FRANKFURT (Reuters) – The European Central Bank is all but certain to keep policy unchanged on Thursday but may have to acknowledge that inflation could stay high for longer than it had projected, a signal that may be taken by some as a hint at a faster exit from stimulus.
Having extended support measures only in December, any policy change now would be premature. Yet inflation has consistently exceeded the ECB’s forecasts, piling pressure on policymakers to fine-tune their increasingly questioned narrative that rapid price growth is merely temporary.
The bank argues that inflation will soon abate without its intervention and that long-term price pressures are actually too weak, meaning support is still needed to underpin inflation which undershot the ECB’s 2% target for much of the last decade.
This view is now being challenged by investors and several policymakers, and January’s 5.1% inflation print, the highest ever for the 19-country euro zone, only adds to pressure for ECB President Christine Lagarde to acknowledge mounting risks.
“The ECB’s hopes for a rapid decline in the inflation rate are fading,” Commerzbank (DE:CBKG) economist Christoph Weil said. “The pressure on the central bank to exit its ultra-expansive monetary policy as early as 2022 is increasing.”
But changing the inflation narrative is a tricky and potentially risky exercise.
Markets already doubt the ECB and are pricing in 30 basis points of rate hikes this year, despite its insistence that any move in 2022 is very unlikely.
If Lagarde admits that the ECB has underestimated price pressures, markets will bring forward rate-hike bets, tightening financing conditions and offsetting the very stimulus the ECB aims to provide.
CREDIBILITY
But with the bank’s credibility already challenged by a string of forecasting errors and big upward revisions to projections, Lagarde also cannot ignore the inflation overshoots.
Instead, she may offer a token nod to inflation risks while emphasizing that price growth in Europe is fundamentally different to that in the United States given weak wage pressures and the relative lag in rebounding consumption.
The U.S. Federal Reserve is signalling a first rate hike in March although officials spoke cautiously on Monday https://www.reuters.com/business/fed-officials-say-march-rate-hike-track-future-increases-data-dependent-2022-01-31 about what might follow.
The Bank of England is meanwhile expected to raise rates again on Thursday and signal that it will start gradually reducing its vast holdings of government bonds, bought to stimulate Britain’s economy.
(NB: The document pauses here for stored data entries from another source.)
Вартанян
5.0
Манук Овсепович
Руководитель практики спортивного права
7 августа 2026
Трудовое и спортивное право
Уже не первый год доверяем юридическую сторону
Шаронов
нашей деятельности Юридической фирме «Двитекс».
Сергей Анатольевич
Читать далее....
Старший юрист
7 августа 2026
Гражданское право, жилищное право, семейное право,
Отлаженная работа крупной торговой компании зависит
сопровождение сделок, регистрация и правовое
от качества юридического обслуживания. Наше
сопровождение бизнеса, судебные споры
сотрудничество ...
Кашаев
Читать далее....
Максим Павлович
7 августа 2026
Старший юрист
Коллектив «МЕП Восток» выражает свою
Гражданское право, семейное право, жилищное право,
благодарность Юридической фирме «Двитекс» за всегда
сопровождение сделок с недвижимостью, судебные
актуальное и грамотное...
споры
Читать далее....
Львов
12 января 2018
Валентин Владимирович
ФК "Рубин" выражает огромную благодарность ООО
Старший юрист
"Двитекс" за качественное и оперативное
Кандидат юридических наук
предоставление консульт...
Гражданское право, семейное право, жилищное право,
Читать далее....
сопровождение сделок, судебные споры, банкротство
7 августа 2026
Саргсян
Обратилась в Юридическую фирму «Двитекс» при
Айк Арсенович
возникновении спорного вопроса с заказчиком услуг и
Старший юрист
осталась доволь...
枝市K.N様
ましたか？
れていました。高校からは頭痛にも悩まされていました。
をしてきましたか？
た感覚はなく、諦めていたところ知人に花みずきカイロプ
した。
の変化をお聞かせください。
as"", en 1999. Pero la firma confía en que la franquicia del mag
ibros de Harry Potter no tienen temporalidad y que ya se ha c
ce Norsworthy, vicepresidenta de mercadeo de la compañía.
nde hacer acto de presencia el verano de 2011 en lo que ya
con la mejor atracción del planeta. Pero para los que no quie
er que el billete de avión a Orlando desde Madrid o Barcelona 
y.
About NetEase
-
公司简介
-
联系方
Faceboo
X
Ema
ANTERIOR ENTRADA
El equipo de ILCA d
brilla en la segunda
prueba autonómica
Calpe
With unemployment also falling to a record low, Lagarde may need to acknowledge that labour markets are tightening more rapidly than expected, even if so far that has not brought significant wage pressures.
But her main message is still likely to be that no rate move is coming this year, a framing that keeps the door open to an increase in borrowing costs early in 2023.
Long more cautious than markets, analysts too are now moving forward their rate hike predictions. While a Reuters poll last month saw a first ECB rate increase coming towards the fourth quarter of 2023, a growing number now see a hike as early as Q1.
“For now, we have pencilled in the first rate hike for early 2023, but an increase at the end of this year is increasingly likely,” said Andrew Kenningham, chief Europe economist at Capital Economics.
Lagarde is unlikely to change her view that inflation will come back under target before year-end, however – an important provision that should keep rate hike expectations at bay.
The ECB will announce its policy decision at 1245 GMT and Lagarde holds a news conference at 1330 GMT.
The ECB is set to keep the deposit rate at a record-low minus 0.5% and stay on course to phase out its 1.85 trillion euro pandemic emergency bond buying scheme by the end of March.